Repeat every record exactly, omitting the pictures.

Page-level text extractions:
=== Begin Enclosure ===
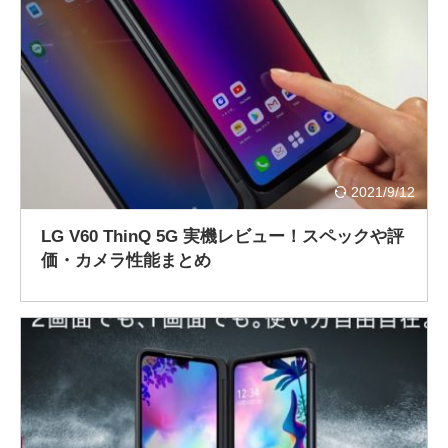
2021/9/12
LG V60 ThinQ 5G 実機レビュー！スペックや評
価・カメラ性能まとめ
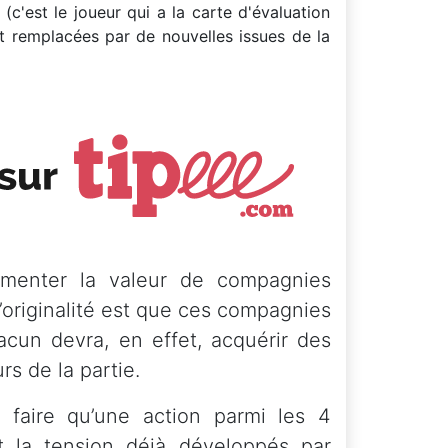
(c'est le joueur qui a la carte d'évaluation
t remplacées par de nouvelles issues de la
ugmenter la valeur de compagnies
’originalité est que ces compagnies
acun devra, en effet, acquérir des
rs de la partie.
faire qu’une action parmi les 4
et la tension déjà développés par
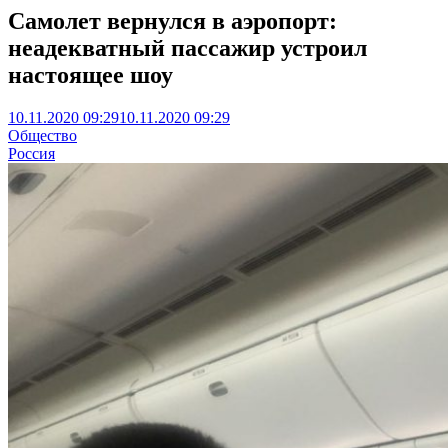
Самолет вернулся в аэропорт:
неадекватный пассажир устроил
настоящее шоу
10.11.2020 09:29
10.11.2020 09:29
Общество
Россия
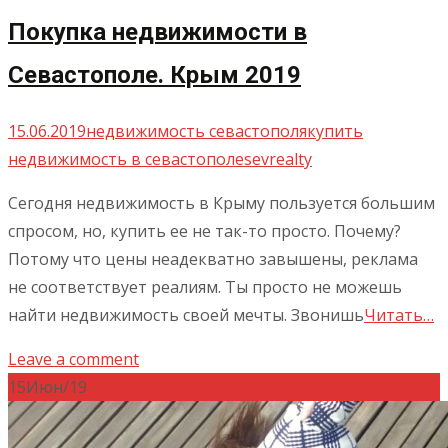
Покупка недвижимости в
Севастополе. Крым 2019
15.06.2019
недвижимость севастополя
купить
недвижимость в севастополе
sevrealty
Сегодня недвижимость в Крыму пользуется большим
спросом, но, купить ее не так-то просто. Почему?
Потому что цены неадекватно завышены, реклама
не соответствует реалиям. Ты просто не можешь
найти недвижимость своей мечты. Звонишь
Читать…
Leave a comment
15
Июн/19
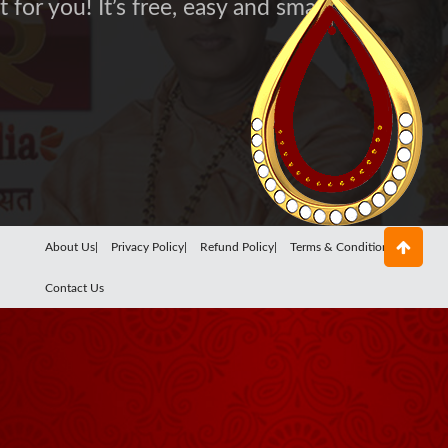
for you! It’s free, easy and smart
About Us|
Privacy Policy|
Refund Policy|
Terms & Conditions|
Contact Us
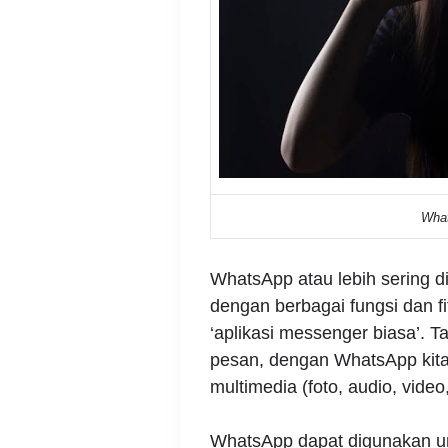
What
WhatsApp atau lebih sering d
dengan berbagai fungsi dan fit
‘aplikasi messenger biasa’. 
pesan, dengan WhatsApp kita 
multimedia (foto, audio, video,
WhatsApp dapat digunakan u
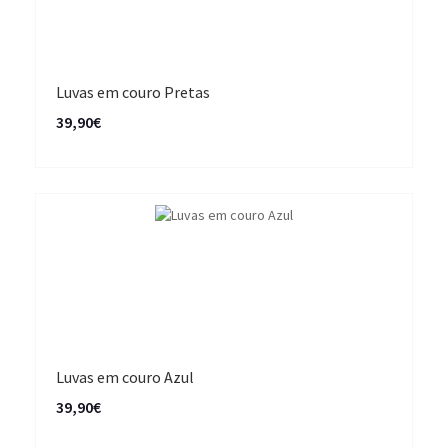
Luvas em couro Pretas
39,90€
Luvas em couro Azul
39,90€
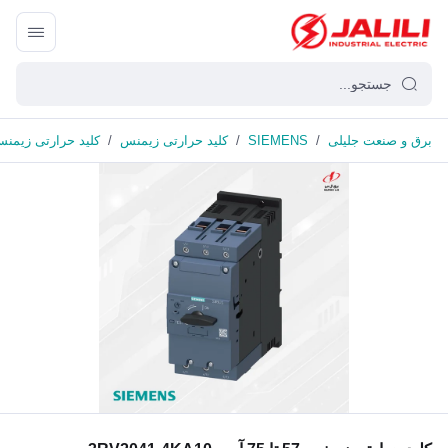
برق و صنعت جلیلی
/
SIEMENS
/
کلید حرارتی زیمنس
/
کلید حرارتی زیمنس 57 تا 75 آمپر 041-4KA10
=== End Enclosure ===
**WRITTEN REPLY:**
2021/9/12
LG V60 ThinQ 5G 実機レビュー！スペックや評
価・カメラ性能まとめ
(c'est le joueur qui a la carte d'évaluation
t remplacées par de nouvelles issues de la
ugmenter la valeur de compagnies
’originalité est que ces compagnies
acun devra, en effet, acquérir des
rs de la partie.
faire qu’une action parmi les 4
et la tension déjà développés par
Самолет вернулся в аэропорт:
неадекватный пассажир устроил
настоящее шоу
10.11.2020 09:29
10.11.2020 09:29
Общество
Россия
Покупка недвижимости в
Севастополе. Крым 2019
15.06.2019
недвижимость севастополя
купить
недвижимость в севастополе
sevrealty
Сегодня недвижимость в Крыму пользуется большим
спросом, но, купить ее не так-то просто. Почему?
Потому что цены неадекватно завышены, реклама
не соответствует реалиям. Ты просто не можешь
найти недвижимость своей мечты. Звонишь
Читать…
Leave a comment
15
Июн/19
for you! It’s free, easy and smart
About Us|
Privacy Policy|
Refund Policy|
Terms & Conditions|
Contact Us
What
WhatsApp atau lebih sering d
dengan berbagai fungsi dan fit
‘aplikasi messenger biasa’. 
pesan, dengan WhatsApp kita 
multimedia (foto, audio, video,
WhatsApp dapat digunakan u
Luvas em couro Pretas
39,90€
Luvas em couro Azul
39,90€
برق و صنعت جلیلی
/
SIEMENS
/
کلید حرارتی زیمنس
/
کلید حرارتی زیمنس 57 تا 75 آمپر 041-4KA10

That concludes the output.